CFOM’s International Director William Horsley has played a central role in international efforts to ensure that journalists in the 56 countries of the Commonwealth enjoy effective legal protection to carry out their work in accordance with the organisation’s fundamental political principles as well as international norms and standards. UNESCO’s Observatory of Killed Journalists shows that the rate of impunity related to fatal attacks on journalists in Commonwealth states is 96 percent, much higher than the overall rate in the rest of the world. In 2022 Commonwealth Law Ministers for the first time adopted a set of principles on the role of the media in good governance.
But Commonwealth states have not yet made commitments to implement the Principles in practice. William co-chaired the Working Group of concerned civil society organisations which brought the issue to public attention in 2018. He is an Executive Board member of the Commonwealth Journalists Association and a Senior Fellow of the Institute of Commonwealth Studies at London University. He writes for The Round Table: The Commonwealth Journal of International Affairs. You can find out more about William’s actions in this area and read his posts on his International Director’s Column.
The Commonwealth and Challenges to Media Freedom Conference
On 4-5 April 2017, CFOM’s International Director William Horsley (pictured right) took part in the Institute of Commonwealth Studies conference, ‘The Commonwealth and Challenges to Media Freedom’. William was part of panel one: ‘New Policy Directions in Media and Governance across Commonwealth Countries’. His speech, entitled ‘The most fundamental threat to human rights? Challenges to Media Freedom across the Commonwealth’ focuses on two key changes that confronted journalists since 2000. The first, their loss of perceived neutrality and the second, the growing, deliberate targeting by governments and other actors to intimidate and influence reporter’s. William noted that the Commonwealth had been particularly absence from the debate concerning the increasing number of attacks on journalists and issues of media freedom.
William noted that the silence from the Commonwealth was in direct contrast with the role that UN agencies and NGOs play, citing the UN Action Plan on the Safety of Journalists and the Issue of Impunity (UNPA) as an example of this. He emphasised a need for new policy directions, stating that this could be done by the Commonwealth through partnering the UNPA and reforming colonial era laws. Read more about the event here and William’s presentation here.
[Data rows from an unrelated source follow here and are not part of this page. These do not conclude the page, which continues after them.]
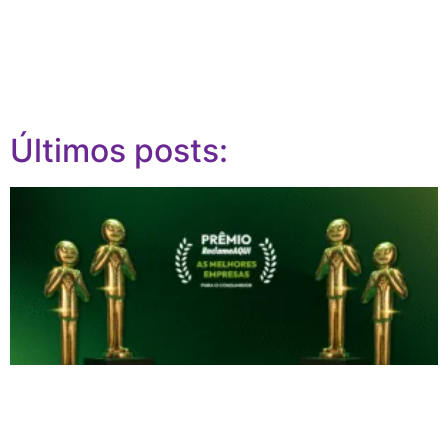
Últimos posts:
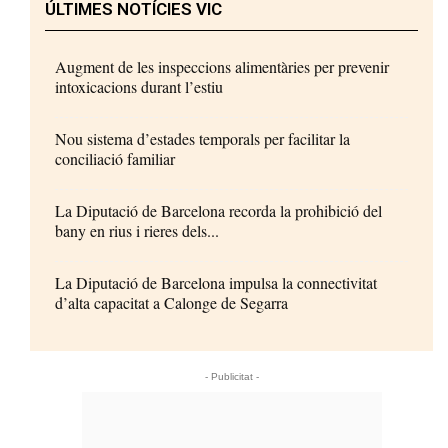
ÚLTIMES NOTÍCIES VIC
Augment de les inspeccions alimentàries per prevenir
intoxicacions durant l’estiu
Nou sistema d’estades temporals per facilitar la
conciliació familiar
La Diputació de Barcelona recorda la prohibició del
bany en rius i rieres dels...
La Diputació de Barcelona impulsa la connectivitat
d’alta capacitat a Calonge de Segarra
- Publicitat -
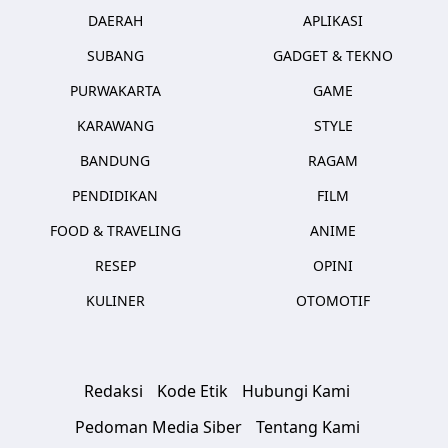
DAERAH
APLIKASI
SUBANG
GADGET & TEKNO
PURWAKARTA
GAME
KARAWANG
STYLE
BANDUNG
RAGAM
PENDIDIKAN
FILM
FOOD & TRAVELING
ANIME
RESEP
OPINI
KULINER
OTOMOTIF
Redaksi
Kode Etik
Hubungi Kami
Pedoman Media Siber
Tentang Kami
Image Credit: Institute of Commonwealth Studies
The Commonwealth and media freedom: Where do we stand? WEBINAR
Above image: William Horsley. Below image: Jackie Harrison
CFOM members William Horsley and Professor Jackie Harrison took part in a discussion held online on the 27 April 2022 with the theme of ‘The Commonwealth and Media Freedom: Where Do We Stand?’. The discussion was held to mark the 10th Anniversary of the UNPA, which CFOM has also been involved in through leading the academic consultation. The webinar was hosted by the Institute of Commonwealth Studies and CFOM. Zaffar Abbas, the Editor of Dawn (Pakistan’s leading English language newspaper) also spoke at the session that was chaired by the Director of the Institute of Commonwealth Studies, Dr Sue Onslow.
Conversation during the session focused on a need for the Commonwealth to tackle the growing trend of attacks on journalism and journalists in its members countries. In particular, it was noted how the Commonwealth had not been particularly involved with the UNPA. There was also discussion concerning how the Commonwealth should exert more influence on its member countries to offer journalists better protection. You can watch the session here and read an overview here.
Is the Commonwealth Working? Conference
On 27 May 2022, CFOM’s International Director, William Horsley, took part in a conference entitled ‘Is the Commonwealth working?’. The event was organised by The Round Table: The Commonwealth Journal of International Affairs and the Institute of Commonwealth Studies. The Commonwealth Foundation and the Commonwealth Association were also partners at the event. William took part in the third panel session focusing on the values of the Commonwealth.
In his speech, William questioned why the Commonwealth has not been involved in debates concerning media freedom. He cited how important it is for them to become involved by reference to how independent journalism is under threat in a number of Commonwealth countries. More can be read on William’s involvement alongside a recording of the event here.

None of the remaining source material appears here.